**BRIEF**
The lines you return must be all those in the data that hold the string "Schlager".
· · ·
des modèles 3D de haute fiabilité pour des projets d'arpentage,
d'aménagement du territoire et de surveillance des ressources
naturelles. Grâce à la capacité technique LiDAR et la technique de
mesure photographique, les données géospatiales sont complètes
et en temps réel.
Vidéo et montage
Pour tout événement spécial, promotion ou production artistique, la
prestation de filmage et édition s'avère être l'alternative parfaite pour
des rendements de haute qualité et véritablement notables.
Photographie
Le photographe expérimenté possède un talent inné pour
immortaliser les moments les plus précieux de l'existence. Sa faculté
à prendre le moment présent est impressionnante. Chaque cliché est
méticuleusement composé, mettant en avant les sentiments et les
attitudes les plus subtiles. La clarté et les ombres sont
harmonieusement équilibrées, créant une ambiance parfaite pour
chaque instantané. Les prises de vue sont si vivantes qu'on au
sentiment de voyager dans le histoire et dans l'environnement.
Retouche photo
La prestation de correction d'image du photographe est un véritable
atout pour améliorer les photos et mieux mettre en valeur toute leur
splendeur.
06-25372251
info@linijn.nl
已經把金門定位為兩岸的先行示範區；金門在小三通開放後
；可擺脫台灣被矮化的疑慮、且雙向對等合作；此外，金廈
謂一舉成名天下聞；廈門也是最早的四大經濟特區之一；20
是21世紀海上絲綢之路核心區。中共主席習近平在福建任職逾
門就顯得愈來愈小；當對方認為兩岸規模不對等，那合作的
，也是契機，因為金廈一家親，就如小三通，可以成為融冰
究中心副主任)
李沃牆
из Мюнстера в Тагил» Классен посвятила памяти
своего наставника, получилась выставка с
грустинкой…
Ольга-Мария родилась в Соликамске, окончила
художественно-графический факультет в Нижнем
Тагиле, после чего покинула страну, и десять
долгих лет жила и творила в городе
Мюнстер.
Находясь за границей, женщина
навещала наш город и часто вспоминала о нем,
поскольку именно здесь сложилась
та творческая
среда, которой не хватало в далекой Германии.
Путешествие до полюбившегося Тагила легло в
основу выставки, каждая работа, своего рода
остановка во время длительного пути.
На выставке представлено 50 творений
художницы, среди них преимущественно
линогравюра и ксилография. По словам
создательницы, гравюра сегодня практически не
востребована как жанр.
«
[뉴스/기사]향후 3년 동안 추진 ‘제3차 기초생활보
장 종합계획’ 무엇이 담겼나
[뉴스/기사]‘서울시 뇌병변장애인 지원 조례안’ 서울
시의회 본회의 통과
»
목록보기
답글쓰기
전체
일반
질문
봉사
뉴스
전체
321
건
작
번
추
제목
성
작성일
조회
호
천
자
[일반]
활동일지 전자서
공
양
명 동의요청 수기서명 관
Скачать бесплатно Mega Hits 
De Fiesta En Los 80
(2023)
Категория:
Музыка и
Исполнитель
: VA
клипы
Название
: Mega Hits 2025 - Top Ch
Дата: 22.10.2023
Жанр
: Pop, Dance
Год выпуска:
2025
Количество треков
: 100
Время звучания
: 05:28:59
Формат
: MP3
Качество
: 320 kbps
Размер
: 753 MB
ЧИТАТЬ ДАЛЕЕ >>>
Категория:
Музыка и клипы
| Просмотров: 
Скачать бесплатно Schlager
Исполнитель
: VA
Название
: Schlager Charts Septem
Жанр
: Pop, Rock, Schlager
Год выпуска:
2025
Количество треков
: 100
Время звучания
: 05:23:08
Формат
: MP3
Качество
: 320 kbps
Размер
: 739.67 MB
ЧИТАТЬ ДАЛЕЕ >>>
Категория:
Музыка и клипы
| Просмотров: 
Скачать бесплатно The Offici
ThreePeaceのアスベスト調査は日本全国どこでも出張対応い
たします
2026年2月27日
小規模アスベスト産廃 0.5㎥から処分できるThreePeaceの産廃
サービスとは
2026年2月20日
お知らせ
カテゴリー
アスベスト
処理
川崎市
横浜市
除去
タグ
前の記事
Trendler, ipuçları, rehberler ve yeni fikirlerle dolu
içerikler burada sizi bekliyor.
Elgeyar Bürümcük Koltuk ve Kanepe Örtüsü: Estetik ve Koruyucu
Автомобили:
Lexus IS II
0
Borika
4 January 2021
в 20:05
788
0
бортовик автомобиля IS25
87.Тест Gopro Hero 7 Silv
· · ·
**EXERCISE RESPONSE**
Скачать бесплатно Schlager
: Schlager Charts Septem
: Pop, Rock, Schlager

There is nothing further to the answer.